In this section, the proposed integrated OTEC system is analyzed on the basis of mass, momentum and energy transfer laws. The thermodynamic parameters of the PGC are obtained from the simulating results of the Aspen plus software. The water production parameters are predicted through the simulation of the cross-membrane flow in the DCMD module by the CFD commercial software. Based on the above results, the mass, energy and exergy analysis of each unit and the whole system are carried out.

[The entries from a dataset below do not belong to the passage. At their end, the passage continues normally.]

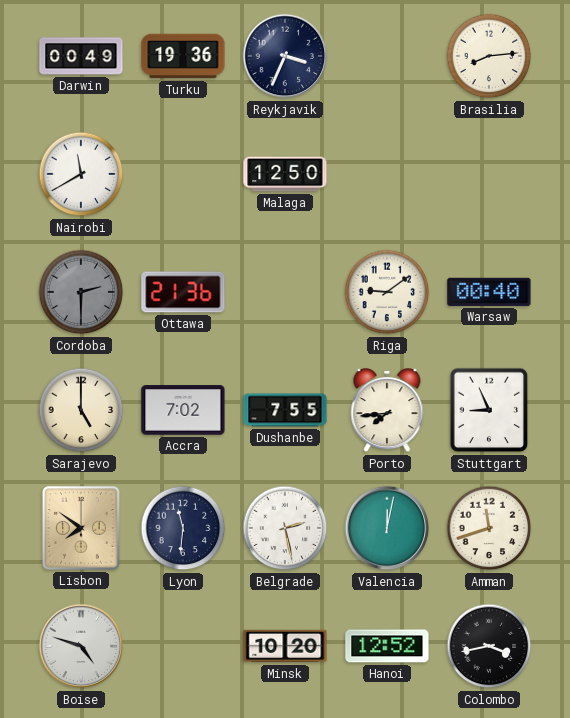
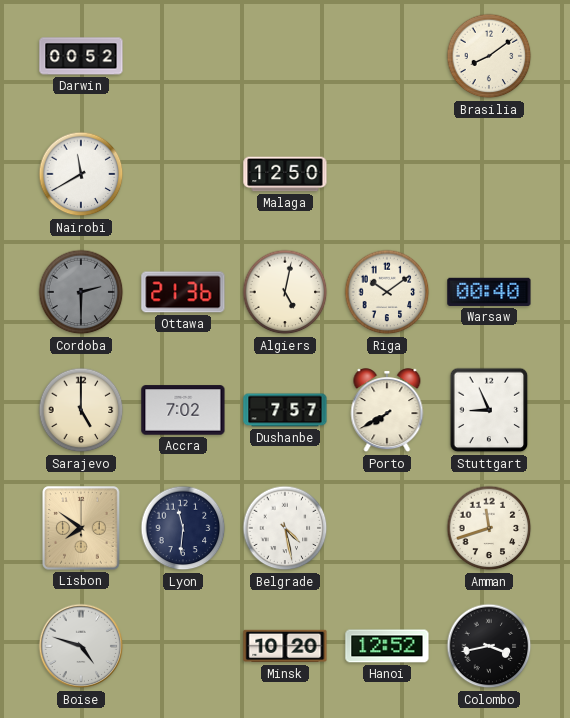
Darwin: 00:49 -> 00:52
Turku: 19:36 -> none
Reykjavik: 3:34 -> none
Brasilia: 8:14 -> 8:09
Algiers: none -> 5:02
Riga: 9:09 -> 10:09
Dushanbe: 7:55 -> 7:57
Porto: 7:44 -> 7:40
Belgrade: 2:28 -> 4:28
Valencia: 12:02 -> none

To simplify the analysis, some necessary and reasonable assumptions are made as follows:

1.

Ignore the heat loss in the system.

2.

The system is in the steady-state operation.

3.

All liquids are non-compressible and have uniform speed.

4.

The membrane has good hydrophobic and air permeability, regardless of membrane wetting.

5.

Ignore the kinetic and potential energy variation of fluid flowing between equipment.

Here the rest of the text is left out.